Another call to Cisco, armed with hard proof this time. Lo and behold, they admitted it was an old bug that hasn’t been fixed and wasn’t even planned to be fixed. Their grand solution? “Just reset your media gateways every 466 days.”

Case #3: An IMS Full of Surprises

Alright, buckle up for the saga of a customer diving into the world of a new IMS from Mavenir, and boy, did they get more than they bargained for. And Mavenir’s response to the plethora of issues? They basically shrugged off every problem like it was no big deal. Let’s jump into the details:

So, this mobile operator rolls out Mavenir’s shiny new IMS core in their private cloud. Picture this – subscribers migrating from the old Ericsson system to the fresh Mavenir setup, and lucky us, we’re monitoring both. Midway through this techno tango, VoLTE users on the Mavenir platform start griping about silent and dropped calls. Mavenir’s response? Classic denial mode. Independent investigations were launched by both Mavenir and the operator, but surprise, surprise, Mavenir’s data doesn’t align with the actual issues reported in the support tickets.

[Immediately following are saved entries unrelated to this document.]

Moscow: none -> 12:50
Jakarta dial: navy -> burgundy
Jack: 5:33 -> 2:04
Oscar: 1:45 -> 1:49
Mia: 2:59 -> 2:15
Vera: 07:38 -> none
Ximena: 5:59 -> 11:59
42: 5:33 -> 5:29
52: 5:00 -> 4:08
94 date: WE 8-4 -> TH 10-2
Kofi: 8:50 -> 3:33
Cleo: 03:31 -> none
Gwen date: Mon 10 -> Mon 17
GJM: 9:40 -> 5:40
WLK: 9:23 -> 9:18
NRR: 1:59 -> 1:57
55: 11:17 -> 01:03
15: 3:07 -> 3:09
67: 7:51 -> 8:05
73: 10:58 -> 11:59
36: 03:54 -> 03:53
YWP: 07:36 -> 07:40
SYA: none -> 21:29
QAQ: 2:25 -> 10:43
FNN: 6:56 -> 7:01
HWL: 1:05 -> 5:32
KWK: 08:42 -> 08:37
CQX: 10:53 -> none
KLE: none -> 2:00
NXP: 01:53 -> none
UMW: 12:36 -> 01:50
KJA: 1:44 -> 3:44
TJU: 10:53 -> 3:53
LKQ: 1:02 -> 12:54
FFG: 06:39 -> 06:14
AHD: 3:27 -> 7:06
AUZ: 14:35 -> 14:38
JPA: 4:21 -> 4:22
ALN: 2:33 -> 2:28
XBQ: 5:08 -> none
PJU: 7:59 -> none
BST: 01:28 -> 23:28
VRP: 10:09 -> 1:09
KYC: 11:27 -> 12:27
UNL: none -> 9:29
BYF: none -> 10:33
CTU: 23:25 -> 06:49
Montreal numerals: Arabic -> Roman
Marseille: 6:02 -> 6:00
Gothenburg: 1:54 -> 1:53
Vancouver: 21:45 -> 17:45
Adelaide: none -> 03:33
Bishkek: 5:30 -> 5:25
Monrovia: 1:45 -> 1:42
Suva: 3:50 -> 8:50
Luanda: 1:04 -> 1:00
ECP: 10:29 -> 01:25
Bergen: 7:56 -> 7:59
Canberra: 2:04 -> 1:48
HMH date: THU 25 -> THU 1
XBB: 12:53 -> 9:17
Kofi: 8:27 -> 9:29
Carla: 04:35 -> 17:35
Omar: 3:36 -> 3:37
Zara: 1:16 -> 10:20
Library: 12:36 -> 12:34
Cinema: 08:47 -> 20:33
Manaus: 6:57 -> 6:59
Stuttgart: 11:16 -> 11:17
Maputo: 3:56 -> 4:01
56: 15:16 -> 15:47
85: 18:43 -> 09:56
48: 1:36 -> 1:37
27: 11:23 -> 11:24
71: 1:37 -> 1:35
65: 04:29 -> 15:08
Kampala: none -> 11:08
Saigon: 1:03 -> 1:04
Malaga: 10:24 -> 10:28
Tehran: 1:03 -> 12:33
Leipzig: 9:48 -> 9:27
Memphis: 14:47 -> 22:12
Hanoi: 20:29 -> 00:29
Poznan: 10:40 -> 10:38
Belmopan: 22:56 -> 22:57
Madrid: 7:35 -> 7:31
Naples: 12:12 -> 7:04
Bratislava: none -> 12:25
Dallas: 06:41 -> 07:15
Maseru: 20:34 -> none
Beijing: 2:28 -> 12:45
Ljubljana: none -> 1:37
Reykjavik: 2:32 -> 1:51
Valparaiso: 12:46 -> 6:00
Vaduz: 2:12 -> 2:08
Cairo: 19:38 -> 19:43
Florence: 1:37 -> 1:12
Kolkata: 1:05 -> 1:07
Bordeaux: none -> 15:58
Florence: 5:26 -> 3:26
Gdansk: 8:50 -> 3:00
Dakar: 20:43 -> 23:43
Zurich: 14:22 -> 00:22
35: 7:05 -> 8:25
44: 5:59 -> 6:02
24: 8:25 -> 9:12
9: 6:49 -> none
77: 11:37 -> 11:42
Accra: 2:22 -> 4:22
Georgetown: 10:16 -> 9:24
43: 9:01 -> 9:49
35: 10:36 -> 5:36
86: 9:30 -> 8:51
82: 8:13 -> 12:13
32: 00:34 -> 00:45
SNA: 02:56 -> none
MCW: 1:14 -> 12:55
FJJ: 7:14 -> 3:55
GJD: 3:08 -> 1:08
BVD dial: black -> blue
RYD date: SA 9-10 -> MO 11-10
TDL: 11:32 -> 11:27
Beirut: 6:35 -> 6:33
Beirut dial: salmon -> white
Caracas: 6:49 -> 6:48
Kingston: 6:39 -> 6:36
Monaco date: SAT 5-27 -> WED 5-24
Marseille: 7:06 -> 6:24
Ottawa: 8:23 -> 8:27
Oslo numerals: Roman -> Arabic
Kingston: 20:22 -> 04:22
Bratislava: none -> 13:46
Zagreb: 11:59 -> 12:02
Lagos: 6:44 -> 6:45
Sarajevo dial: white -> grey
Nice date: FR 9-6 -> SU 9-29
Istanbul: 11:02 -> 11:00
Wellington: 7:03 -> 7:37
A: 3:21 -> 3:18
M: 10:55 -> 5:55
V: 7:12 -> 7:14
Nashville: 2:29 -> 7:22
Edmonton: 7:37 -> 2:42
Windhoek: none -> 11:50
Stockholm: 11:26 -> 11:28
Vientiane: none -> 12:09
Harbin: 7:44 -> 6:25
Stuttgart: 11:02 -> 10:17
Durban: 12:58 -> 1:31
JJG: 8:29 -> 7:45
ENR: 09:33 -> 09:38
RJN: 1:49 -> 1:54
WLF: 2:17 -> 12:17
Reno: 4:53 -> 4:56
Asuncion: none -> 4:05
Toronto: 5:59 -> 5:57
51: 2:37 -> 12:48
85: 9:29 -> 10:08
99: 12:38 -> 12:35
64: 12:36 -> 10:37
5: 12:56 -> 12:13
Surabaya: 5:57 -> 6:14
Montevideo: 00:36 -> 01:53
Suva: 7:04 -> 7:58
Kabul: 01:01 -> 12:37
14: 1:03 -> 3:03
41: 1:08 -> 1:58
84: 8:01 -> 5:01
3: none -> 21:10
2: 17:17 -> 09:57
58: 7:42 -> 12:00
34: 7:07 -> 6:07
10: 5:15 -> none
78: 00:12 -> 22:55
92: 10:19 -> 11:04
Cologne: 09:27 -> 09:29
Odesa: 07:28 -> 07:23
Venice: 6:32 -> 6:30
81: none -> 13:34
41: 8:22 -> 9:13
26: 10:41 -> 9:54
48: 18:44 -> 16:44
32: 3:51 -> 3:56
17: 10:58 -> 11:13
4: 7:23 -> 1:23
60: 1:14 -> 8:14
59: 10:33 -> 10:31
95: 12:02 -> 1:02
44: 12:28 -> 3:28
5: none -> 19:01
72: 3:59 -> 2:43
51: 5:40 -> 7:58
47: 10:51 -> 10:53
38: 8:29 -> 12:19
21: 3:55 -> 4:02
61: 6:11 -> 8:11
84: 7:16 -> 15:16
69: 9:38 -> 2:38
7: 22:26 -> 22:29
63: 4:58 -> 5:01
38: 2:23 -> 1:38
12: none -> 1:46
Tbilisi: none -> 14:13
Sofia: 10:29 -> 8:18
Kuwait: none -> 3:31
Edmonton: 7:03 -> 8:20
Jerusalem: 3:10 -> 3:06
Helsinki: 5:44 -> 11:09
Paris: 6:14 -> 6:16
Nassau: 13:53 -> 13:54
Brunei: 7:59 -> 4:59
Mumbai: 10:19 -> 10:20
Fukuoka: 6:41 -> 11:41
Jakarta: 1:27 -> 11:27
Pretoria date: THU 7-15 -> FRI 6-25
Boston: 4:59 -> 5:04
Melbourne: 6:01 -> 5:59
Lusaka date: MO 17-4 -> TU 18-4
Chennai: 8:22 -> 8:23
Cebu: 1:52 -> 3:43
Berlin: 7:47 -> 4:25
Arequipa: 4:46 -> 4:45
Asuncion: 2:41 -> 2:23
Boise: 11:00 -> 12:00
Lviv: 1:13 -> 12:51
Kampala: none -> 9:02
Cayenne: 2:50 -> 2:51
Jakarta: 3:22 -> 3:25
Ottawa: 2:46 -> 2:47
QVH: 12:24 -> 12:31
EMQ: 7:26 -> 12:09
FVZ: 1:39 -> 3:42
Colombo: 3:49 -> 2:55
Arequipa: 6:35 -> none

Here’s what our investigation came up with:

Issue #1 – Silent calls:

Subscribers were complaining about audio going silent in one direction. Investigation reveals a distinctive pattern. We were monitoring the private cloud that appears in blue in the image below, on the access side and on the core side.

Party A placed a call, got early media from the media gateway (SSRC1), passed through the IMs cloud, and transferred to the VoLTE subscriber.

Next, Party B, who is a VoWiFi subscriber sent SSRC2 toward the IMS private cloud, to be transferred to Party A.

Same thing with the SSRC3, coming from Party A, now that the call was established.

But this SSRC is terminated at the media gateway and should lead to a new RTP stream being sent from the media gateway to Party B. While the media gateway does that (SSRC4), that RTP stream never popped out from the IMS private cloud. Now the data was clear. We had several examples of this pattern. We had the receipts, but Mavenir kept insisting everything was working well.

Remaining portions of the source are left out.